Sabtu, 09 Maret 2013

Beauty of Destiny Chapter 2



Disclaimer: Naruto belong to Kishimoto Masashi

Warning: OOC, typo(s), deskripsi minim, AU, menjelang NHFD, short story, story is mine.


Chapter 2: Lately

Dia sudah terlambat. Terlambat menemui sang gadis pujaannya. Dengan sangat hati-hati dia berlari mencari sosok gadis berambut biru panjang tersebut. Setelah sampai di halte bis, pemuda itu berhenti dan mengatur napasnya secara perlahan.

Dia memegang tiang penyangga agar bisa menjaga tubuhnya tidak jatuh. Pemuda berambut kuning keemasan melihat-lihat sekitarnya dan mengawasi kalau semua belum terlambat. Dia melirik ke jam tangan. Waktu menunjukkan dia terlambat satu jam.

“Oh... tidak. Dia pasti pergi karena dia kelelahan menungguku di sini,” Pemuda itu duduk lemas dan merunduk. Dia gagal bertemu gadis bernama Hinata, gagal menyatakan sukanya pada gadis tersebut. “Dia pasti pergi dan meninggalkan aku. Aku benar-benar sungguh bodoh.”

Keterlambatan memang mencegah hal-hal berbau kepentingan. Itulah gejala paling negatif selama hidup seseorang. Tapi, berkat keterlambatan... semua orang mengenal apa arti kesabaran. Kesabaran menunggu lama.

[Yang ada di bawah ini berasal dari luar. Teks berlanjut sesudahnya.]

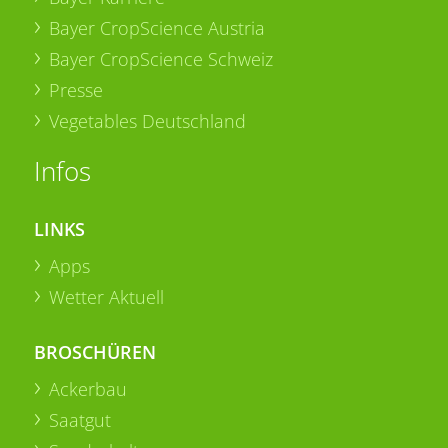
Bayer CropScience Austria
Bayer CropScience Schweiz
Presse
Vegetables Deutschland
Infos
LINKS
Apps
Wetter Aktuell
BROSCHÜREN
Ackerbau
Saatgut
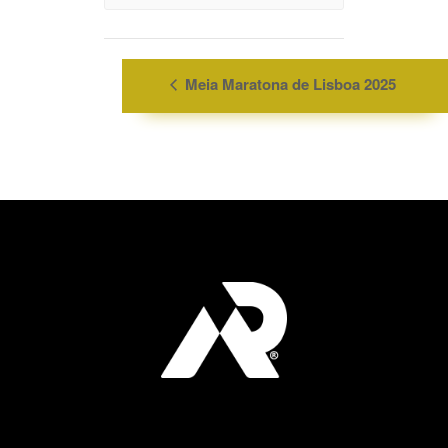
Meia Maratona de Lisboa 2025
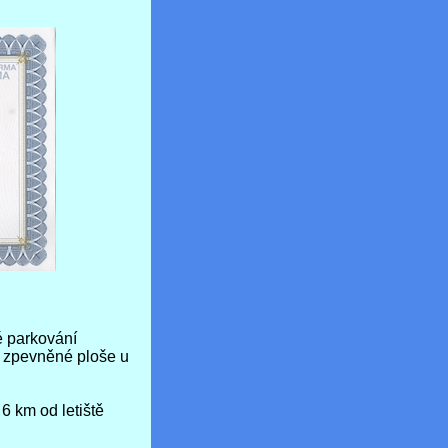
 parkování
a zpevněné ploše u
 km od letiště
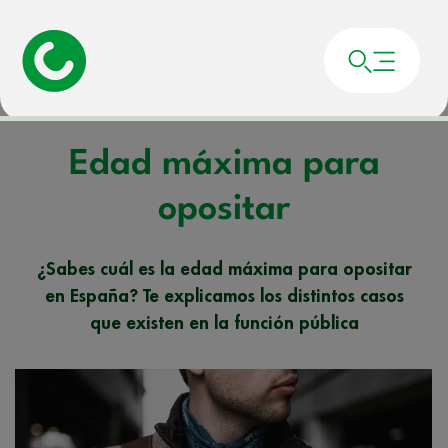
Portada
»
Noticias
»
Edad máxima para opositar
Edad máxima para
opositar
¿Sabes cuál es la edad máxima para opositar
en España? Te explicamos los distintos casos
que existen en la función pública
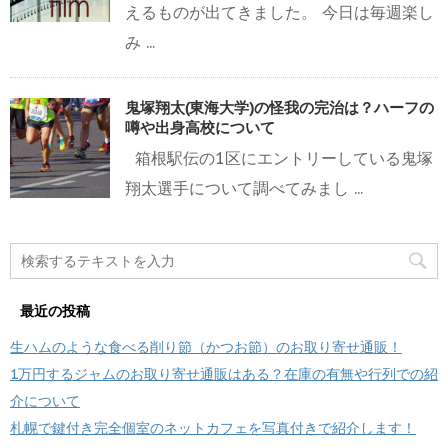
えるものが出てきました。 今日は毎週楽し
み ...
鬼塚翔太(東海大学)の怪我の完治は？ハーフの
噂や出身高校について
箱根駅伝の1区にエントリーしている鬼塚
翔太選手について調べてみまし ...
最近の投稿
生ハムのような食べる削り節（かつお節）のお取り寄せ通販！
1万円するジャムのお取り寄せ通販はある？在庫の有無や行列での紹
介について
札幌で鍵付き完全個室のネットカフェを写真付きで紹介します！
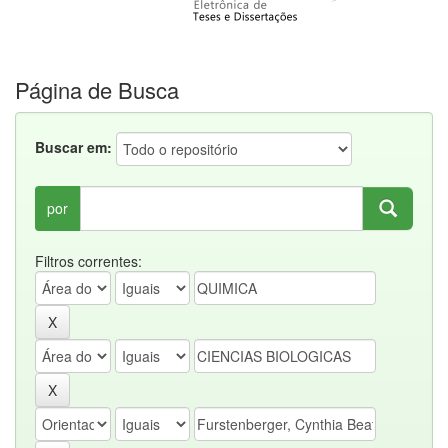
Página de Busca
Buscar em:
por
Filtros correntes:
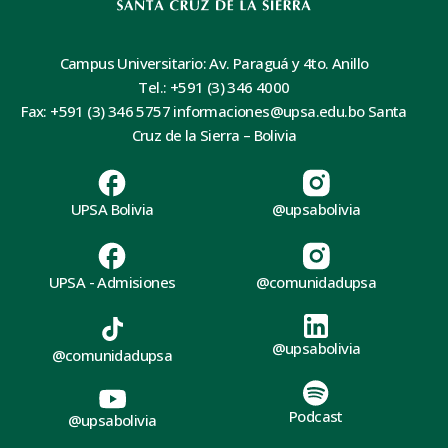
Campus Universitario: Av. Paraguá y 4to. Anillo
Tel.: +591 (3) 346 4000
Fax: +591 (3) 346 5757 informaciones@upsa.edu.bo Santa
Cruz de la Sierra – Bolivia
UPSA Bolivia
@upsabolivia
UPSA - Admisiones
@comunidadupsa
@upsabolivia
@comunidadupsa
Podcast
@upsabolivia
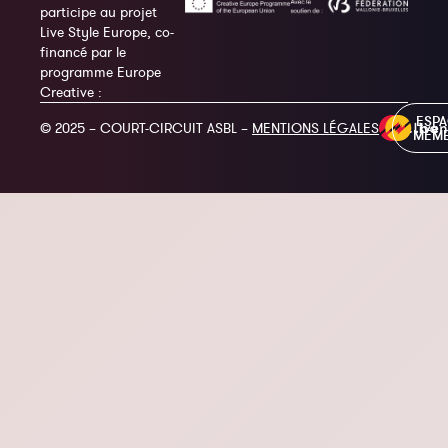
participe au projet
Live Style Europe, co-
financé par le
programme Europe
Creative :
ESP
© 2025 – COURT-CIRCUIT ASBL –
MENTIONS LÉGALES
MEM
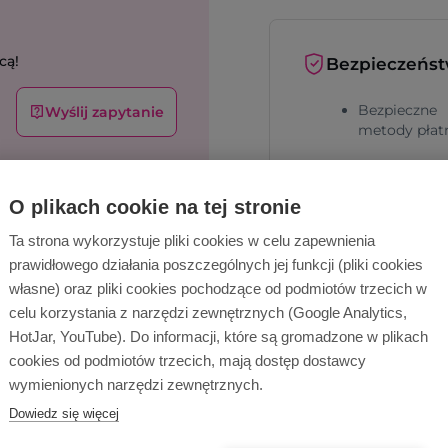
cą!
Bezpieczeńs
Bezpieczne
Wyślij zapytanie
metody płat
Bezpieczna
dostawa
O plikach cookie na tej stronie
Ta strona wykorzystuje pliki cookies w celu zapewnienia
prawidłowego działania poszczególnych jej funkcji (pliki cookies
własne) oraz pliki cookies pochodzące od podmiotów trzecich w
celu korzystania z narzędzi zewnętrznych (Google Analytics,
HotJar, YouTube). Do informacji, które są gromadzone w plikach
cookies od podmiotów trzecich, mają dostęp dostawcy
Dlaczego Ope
wymienionych narzędzi zewnętrznych.
Dowiedz się więcej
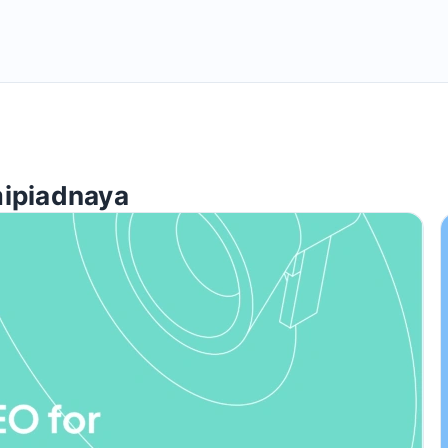
mipiadnaya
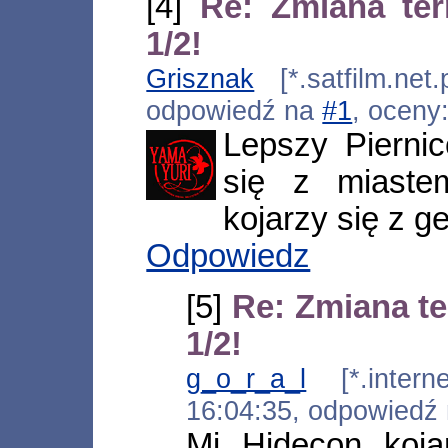
[4]
Re: Zmiana te
1/2!
Grisznak
[*.satfilm.net
odpowiedź na
#1
, oceny
Lepszy Piernic
się z miaste
kojarzy się z ge
Odpowiedz
[5]
Re: Zmiana t
1/2!
g_o_r_a_l
[*.interne
16:04:35, odpowiedź
Mi Hidecon koj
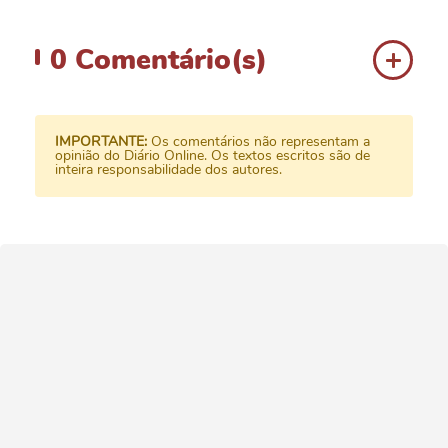
0
Comentário(s)
IMPORTANTE:
Os comentários não representam a
opinião do Diário Online. Os textos escritos são de
inteira responsabilidade dos autores.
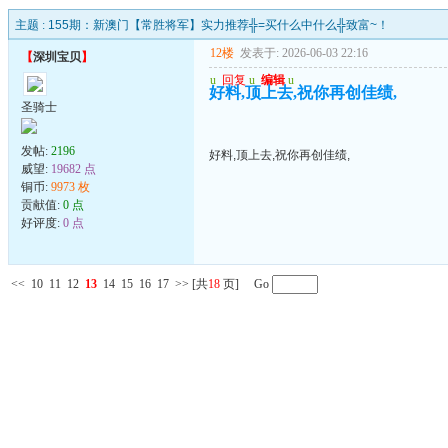
主题 :
155期：新澳门【常胜将军】实力推荐╬=买什么中什么╬致富~！
12楼
发表于: 2026-06-03 22:16
【
深圳宝贝
】
u
回复
u
编辑
u
好料,顶上去,祝你再创佳绩,
圣骑士
发帖:
2196
好料,顶上去,祝你再创佳绩,
威望:
19682 点
铜币:
9973 枚
贡献值:
0 点
好评度:
0 点
<<
10
11
12
13
14
15
16
17
>>
[共
18
页] Go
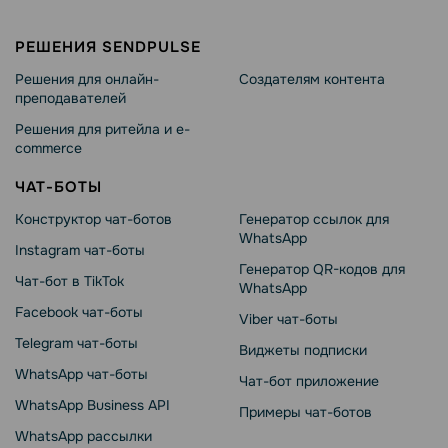
РЕШЕНИЯ SENDPULSE
Решения для онлайн-
Создателям контента
преподавателей
Решения для ритейла и e-
commerce
ЧАТ-БОТЫ
Конструктор чат-ботов
Генератор ссылок для
WhatsApp
Instagram чат-боты
Генератор QR-кодов для
Чат-бот в TikTok
WhatsApp
Facebook чат-боты
Viber чат-боты
Telegram чат-боты
Виджеты подписки
WhatsApp чат-боты
Чат-бот приложение
WhatsApp Business API
Примеры чат-ботов
WhatsApp рассылки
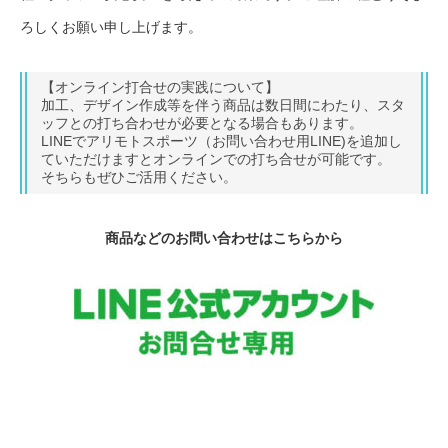
ろしくお願い申し上げます。
【オンライン打合せの実践について】
加工、デザイン作成等を伴う商品は数日間にわたり、スタ
ッフとの打ち合わせが必要となる場合もあります。
LINEでアリモトスポーツ（お問い合わせ用LINE)を追加し
ていただけますとオンラインでの打ち合せが可能です。
そちらもぜひご活用ください。
商品などのお問い合わせはこちらから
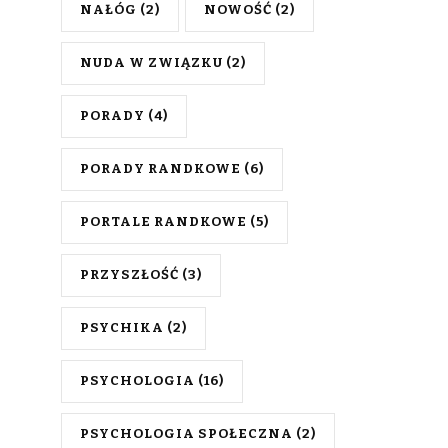
NAŁÓG
(2)
NOWOŚĆ
(2)
NUDA W ZWIĄZKU
(2)
PORADY
(4)
PORADY RANDKOWE
(6)
PORTALE RANDKOWE
(5)
PRZYSZŁOŚĆ
(3)
PSYCHIKA
(2)
PSYCHOLOGIA
(16)
PSYCHOLOGIA SPOŁECZNA
(2)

Pemuda berambut kuning keemasan melihat bis datang, bangkit berdiri untuk bersiap-siap. Saat bus datang, dia masuk dan tidak berbalik badan lagi. Dia tidak melihat gadis di sukainya telah keluar dari warung makan. Pemuda itu duduk di kursi belakang samping kanan. Memandangi jalan dan tidak melihat gadis itu lagi.

Bus berjalan dan meninggalkan halte tersebut. Pemuda itu berwajah sedih dan kosong. Mulai sekarang, dia tidak akan terlambat lagi. Tapi, hari ini adalah hari terakhir dia bertemu gadis itu karena dia akan pergi ke luar negeri mengikuti keluarganya di sana.

Kasihan buat si gadis karena tidak tahu apa-apa.